The outcomes of these two treatments were, unsurprisingly, radically different. Rest cure patients often experienced worsening symptoms like heightened depression, increased anxiety, cognitive decline, and sometimes, full psychological collapse. By contrast, men sent on the west cure typically returned with improved moods, renewed confidence, and stronger physical health. Walt Whitman described a friend who had undergone the west cure as “built up miraculously” (Stiles). The cure was so successful for men that Mitchell even prescribed it to himself. After self-diagnosing himself with neurasthenia, he made camping and fishing expeditions in the Western United States and Canada nearly every year. He saw these trips as “a necessary respite from his intellectual pursuits and as a means of preventing nervous breakdowns” (Stiles). His enthusiastic embrace of the west cure underscores his belief that men required stimulation, independence, and engagement with the natural world in order to maintain mental stability, beliefs he pointedly did not apply to women.

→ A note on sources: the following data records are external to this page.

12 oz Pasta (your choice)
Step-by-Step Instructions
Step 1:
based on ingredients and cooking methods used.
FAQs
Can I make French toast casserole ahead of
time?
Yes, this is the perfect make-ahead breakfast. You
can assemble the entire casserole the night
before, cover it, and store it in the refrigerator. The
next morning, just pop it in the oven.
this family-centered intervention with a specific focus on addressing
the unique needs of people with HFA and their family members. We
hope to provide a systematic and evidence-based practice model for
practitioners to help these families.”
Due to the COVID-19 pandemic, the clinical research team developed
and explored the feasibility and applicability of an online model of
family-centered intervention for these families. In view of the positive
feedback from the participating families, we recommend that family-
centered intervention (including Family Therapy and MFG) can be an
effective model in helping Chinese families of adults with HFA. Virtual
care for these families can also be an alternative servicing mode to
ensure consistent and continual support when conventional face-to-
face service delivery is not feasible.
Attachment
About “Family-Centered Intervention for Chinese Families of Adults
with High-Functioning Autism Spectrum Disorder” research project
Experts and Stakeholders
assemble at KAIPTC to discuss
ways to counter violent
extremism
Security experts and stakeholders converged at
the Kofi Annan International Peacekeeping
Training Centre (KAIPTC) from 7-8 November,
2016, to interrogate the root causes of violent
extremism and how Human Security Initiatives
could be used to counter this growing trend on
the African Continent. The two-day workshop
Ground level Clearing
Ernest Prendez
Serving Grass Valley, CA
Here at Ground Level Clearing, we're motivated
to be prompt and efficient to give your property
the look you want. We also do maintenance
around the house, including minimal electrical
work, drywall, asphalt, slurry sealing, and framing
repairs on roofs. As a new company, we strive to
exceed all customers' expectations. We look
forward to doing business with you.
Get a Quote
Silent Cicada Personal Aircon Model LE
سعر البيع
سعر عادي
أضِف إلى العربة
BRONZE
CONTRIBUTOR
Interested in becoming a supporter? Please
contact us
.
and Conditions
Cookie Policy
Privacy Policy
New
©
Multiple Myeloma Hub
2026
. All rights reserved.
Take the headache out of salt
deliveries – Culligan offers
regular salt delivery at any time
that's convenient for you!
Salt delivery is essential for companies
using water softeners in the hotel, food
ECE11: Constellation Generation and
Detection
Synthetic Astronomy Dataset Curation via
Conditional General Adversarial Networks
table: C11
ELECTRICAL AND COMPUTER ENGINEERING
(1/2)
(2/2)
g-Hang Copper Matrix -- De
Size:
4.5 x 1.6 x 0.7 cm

The stark contrast between the rest cure and the west cure reveals far more than differing medical strategies; it exposes the gendered logic at the heart of nineteenth-century psychiatric treatment. Women’s suffering was pathologized as weakness and treated with restriction, infantilization, and erasure of identity. Men’s suffering, however, was viewed as a disruption of their expected social power, something to be repaired by granting them physical freedom and opportunities for self-assertion. These treatments not only reflect contemporary assumptions about gender and mental health but also illustrate how medical practice actively reinforced those assumptions, shaping the lived realities of countless patients.